Vera Page case

The Vera Page case was an unsolved murder case from the early 1930s. Vera Page was born in 1921 in Notting Hill, London. On 14 December 1931, Miss Page was reported missing by her parents in London. Two days later, her raped and strangled body was found in the bushes by a house at Addison Road, about a mile from the victim's own house. The police thought she had been murdered somewhere else and then dragged into the growth alongside the road. The remains were examined by Sir Bernard Spilsbury. He discovered coal-dust and candle wax on the girl's body, as well as a piece of ammonia-stained finger bandage.[1] Over a thousand people were questioned about the Vera Page case, and Percy Orlando Rush was the prime suspect. Rush was a forty year-old married man, who had often been seen lurking about the district on evenings. Furthermore, he had recently had a bandage applied to his finger and he worked with ammonia in nearby Whiteley's Laundry.[2] Unremarked upon at the inquest was the fact that he had been previously found guilty of exposing himself to girls.
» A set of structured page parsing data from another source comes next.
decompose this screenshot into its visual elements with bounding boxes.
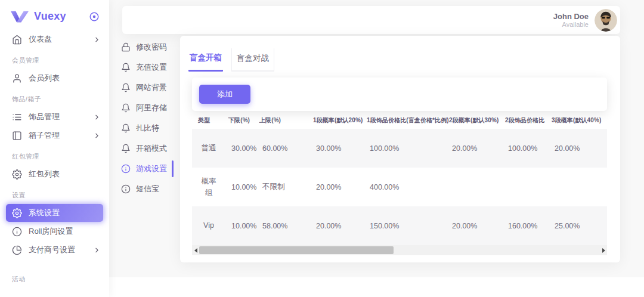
tab-bar: 盲盒开箱 盲盒对战	[180, 36, 620, 72]
sidebar-item-label: 仪表盘	[29, 34, 52, 45]
settings-table: 类型 下限(%) 上限(%) 1段概率(默认20%) 1段饰品价格比(盲盒价格*…	[192, 112, 607, 245]
tab-blindbox-open[interactable]: 盲盒开箱	[188, 48, 223, 72]
column-header: 2段饰品价格比	[505, 116, 552, 125]
chevron-right-icon	[93, 113, 101, 121]
cell: 20.00%	[552, 144, 607, 153]
cell-type: 普通	[198, 143, 218, 154]
column-header: 类型	[198, 116, 228, 125]
cell: 25.00%	[552, 222, 607, 230]
info-icon	[121, 164, 131, 174]
column-header: 下限(%)	[228, 116, 259, 125]
gear-icon	[12, 208, 22, 218]
column-header: 1段饰品价格比(盲盒价格*比例)	[367, 116, 449, 125]
tab-blindbox-battle[interactable]: 盲盒对战	[231, 48, 274, 72]
settings-nav-item-site-background[interactable]: 网站背景	[121, 78, 172, 98]
bell-icon	[121, 83, 131, 92]
cell: 58.00%	[259, 222, 313, 230]
pie-chart-icon	[12, 245, 22, 255]
table-row: Vip 10.00% 58.00% 20.00% 150.00% 20.00% …	[192, 206, 607, 245]
cell: 400.00%	[367, 183, 449, 191]
cell: 60.00%	[259, 144, 313, 153]
app-root: Vuexy 仪表盘 会员管理 会员列表 饰品/箱子	[0, 0, 644, 297]
gear-icon	[12, 169, 22, 180]
avatar-photo	[595, 9, 617, 32]
table-row: 概率组 10.00% 不限制 20.00% 400.00%	[192, 168, 607, 206]
settings-nav-label: 扎比特	[136, 123, 159, 134]
settings-nav-item-zabit[interactable]: 扎比特	[121, 118, 172, 138]
cell: 30.00%	[228, 144, 259, 153]
info-icon	[12, 227, 22, 237]
home-icon	[12, 35, 22, 45]
avatar[interactable]	[595, 9, 617, 32]
scroll-left-arrow[interactable]	[192, 245, 199, 255]
settings-nav-label: 短信宝	[136, 184, 159, 194]
settings-nav-item-ali-storage[interactable]: 阿里存储	[121, 98, 172, 118]
menu-pin-toggle-icon[interactable]	[89, 11, 100, 22]
bell-icon	[121, 144, 131, 153]
main-sidebar: Vuexy 仪表盘 会员管理 会员列表 饰品/箱子	[0, 0, 109, 297]
sidebar-section-title: 活动	[0, 259, 109, 287]
sidebar-item-label: Roll房间设置	[29, 226, 73, 237]
brand: Vuexy	[0, 0, 109, 30]
sidebar-item-payment-merchant-settings[interactable]: 支付商号设置	[0, 241, 109, 259]
sidebar-item-label: 饰品管理	[29, 112, 60, 122]
settings-nav-item-sms[interactable]: 短信宝	[121, 179, 172, 199]
sidebar-item-label: 箱子管理	[29, 130, 60, 141]
settings-nav-item-game-settings[interactable]: 游戏设置	[121, 159, 172, 179]
settings-nav-item-unbox-mode[interactable]: 开箱模式	[121, 138, 172, 159]
scrollbar-track[interactable]	[199, 245, 600, 255]
column-header: 3段概率(默认40%)	[552, 116, 607, 125]
bell-icon	[121, 123, 131, 133]
table-header-row: 类型 下限(%) 上限(%) 1段概率(默认20%) 1段饰品价格比(盲盒价格*…	[192, 112, 607, 129]
cell: 不限制	[259, 182, 313, 192]
column-header: 上限(%)	[259, 116, 313, 125]
cell: 20.00%	[313, 183, 367, 191]
user-info[interactable]: John Doe Available	[553, 12, 589, 29]
sidebar-nav: 仪表盘 会员管理 会员列表 饰品/箱子 饰品管理	[0, 30, 109, 287]
vuexy-logo-icon	[11, 11, 29, 23]
sidebar-item-roll-room-settings[interactable]: Roll房间设置	[0, 222, 109, 240]
cell-type: Vip	[198, 220, 218, 231]
sidebar-item-label: 会员列表	[29, 73, 60, 83]
sidebar-item-member-list[interactable]: 会员列表	[0, 69, 109, 87]
settings-nav-label: 阿里存储	[136, 103, 167, 113]
box-icon	[12, 131, 22, 141]
user-name: John Doe	[553, 12, 589, 21]
lock-icon	[121, 42, 131, 52]
cell: 10.00%	[228, 222, 259, 230]
settings-nav-item-recharge[interactable]: 充值设置	[121, 57, 172, 78]
cell: 30.00%	[313, 144, 367, 153]
brand-name: Vuexy	[34, 10, 66, 23]
content-area: John Doe Available	[109, 0, 644, 277]
cell: 20.00%	[449, 144, 505, 153]
sidebar-item-box-mgmt[interactable]: 箱子管理	[0, 126, 109, 144]
settings-nav: 修改密码 充值设置 网站背景 阿里存储	[121, 37, 172, 199]
sidebar-item-system-settings[interactable]: 系统设置	[6, 204, 103, 222]
sidebar-section-title: 饰品/箱子	[0, 88, 109, 107]
sidebar-item-redpacket-list[interactable]: 红包列表	[0, 165, 109, 183]
settings-nav-item-change-password[interactable]: 修改密码	[121, 37, 172, 57]
left-triangle-icon	[194, 248, 197, 253]
sidebar-item-dashboard[interactable]: 仪表盘	[0, 30, 109, 48]
scrollbar-thumb[interactable]	[199, 246, 394, 254]
cell: 20.00%	[313, 222, 367, 230]
active-indicator-bar	[172, 160, 174, 177]
sidebar-item-label: 红包列表	[29, 169, 60, 180]
sidebar-item-accessory-mgmt[interactable]: 饰品管理	[0, 108, 109, 126]
chevron-right-icon	[93, 246, 101, 254]
scroll-right-arrow[interactable]	[600, 245, 607, 255]
settings-nav-label: 网站背景	[136, 82, 167, 93]
settings-nav-label: 开箱模式	[136, 143, 167, 154]
sidebar-item-label: 支付商号设置	[29, 245, 75, 255]
right-triangle-icon	[602, 248, 605, 253]
horizontal-scrollbar[interactable]	[192, 245, 607, 255]
sidebar-section-title: 红包管理	[0, 145, 109, 165]
cell-type: 概率组	[198, 176, 218, 199]
info-icon	[121, 184, 131, 194]
column-header: 1段概率(默认20%)	[313, 116, 367, 125]
settings-nav-label: 充值设置	[136, 62, 167, 73]
add-button[interactable]: 添加	[199, 85, 250, 104]
settings-nav-label: 修改密码	[136, 42, 167, 52]
user-status: Available	[553, 21, 589, 29]
user-icon	[12, 73, 22, 83]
He was never officially charged with murder. No one saw him with Vera on the day of her death, though his movements were never verified. He died in 1961.

References

  1. ^ Douglas Gordon Browne; E. V. Tullett (1951). Bernard Spilsbury: his life and cases. Harrap. p. 311. 
  2. ^ Colin Wilson (1989). Written in blood: a history of forensic detection. Equation. p. 367. ISBN 1853360554.